Occasionally, I read a book that drains me.
I can't quite describe the multiple levels it drains me on. Certainly emotional, but there's something else. A sense of awe at the words that have caused whatever my reaction is, and I need to shut myself off because they're too beautiful.
After all, you can only ever read a book for the first time once, so you might as well savour it madly.

I have just read a book, and I suppose I'm writing about it now because I've not read a book in quite some time that drained me. The Fault in Our Stars.
I started this book, and I finished it falsely to begin with. I flicked. I was stressed at the time when I received it, so I didn't want to read and fall into someone else's pain, be overwhelmed with sympathy only they deserved. Selfishly, I wanted to hold onto my own mind's worries, the ones that don't matter. The ones you know don't matter.

Today, I read it fully.
I cried.
I have cried during one other novel, and that was during a time when I cried over the Lion King and Fantastic Four.

I don't know how to describe fully what I'm feeling after reading it, but I feel less sure of things. Less sure of what matters.
I want to curl up in my bed and sleep for days, in the hopes that I'll understand whatever it is this book has caused me to feel.
I'm silently tossing up making deals with God to let me never go through what Hazel and Augustus and Isaac did, be it as a daughter or sister or girlfriend or wife or mother or grandmother or aunt or friend, and dismissing it as a futile activity.

And John Green has taken my breath away again with a book, and if I write like that one day - if I drain just one person the way his words have drained me - then my words will be a success.

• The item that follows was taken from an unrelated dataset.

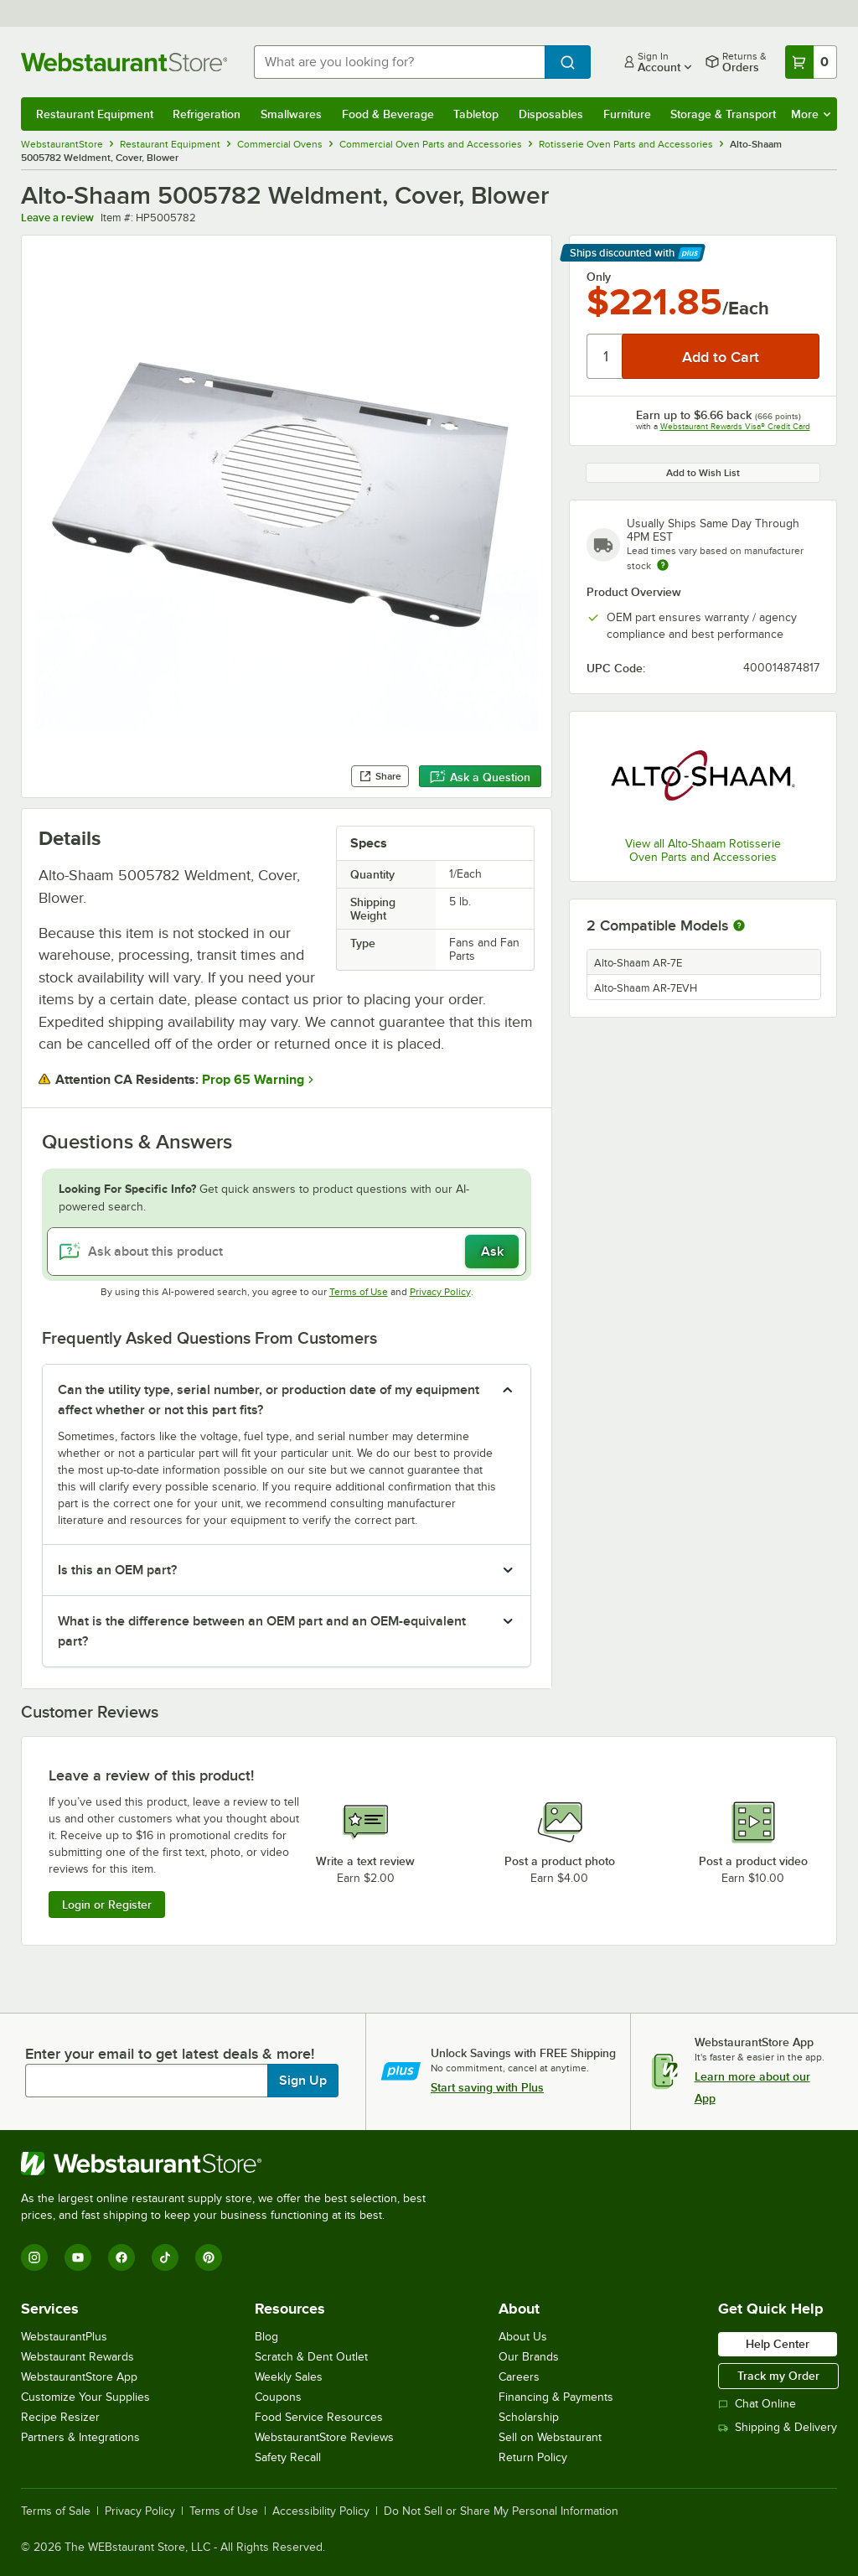  Describe the element at coordinates (288, 2457) in the screenshot. I see `Safety Recall` at that location.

Wednesday, February 1, 2012

Book Review: A Vision of Lucy by Margaret Brownley

Feisty photographer Lucy dreams of becoming working for the local newspaper - but of course, the editor doesn't quite share her goal (in a time where women were mothers and wives, he wouldn't have been the only one). But Lucy is determined to prove his assumptions about females wrong, and sets out to take a photo of the reclusive David Wolf, the man that's had the town abuzz for months.
Lucy doesn't count on falling for this man, and he certainly didn't see himself falling either. When events collide - changing Lucy's life entirely - how will she deal with this, and how will David adjust to his new love for Lucy?

So, honestly?

I kind of liked this book.
I certainly wouldn't say I wholeheartedly loved it - it is, like most of its historical romance genre, predictable. But it drew me in, and I found that I did trot along with the storyline. It's a book that can be put down, and while the romance was beautiful, I didn't develop enough of an attachment to the characters to, say, stick out the entire novel and not skip to the end to see if my hunches were correct.
Which they were. Like I said, predictable, but not in a bad way.
If you're looking for something new, inspired and gripping - you won't find it in this book. You'll probably have a good time, as I did, but it blends in amongst a group of writers whose work is much of a muchness.

This is another BookSneeze post, where the book (ebook in this case) was provided to me for free on the proviso I blog honestly.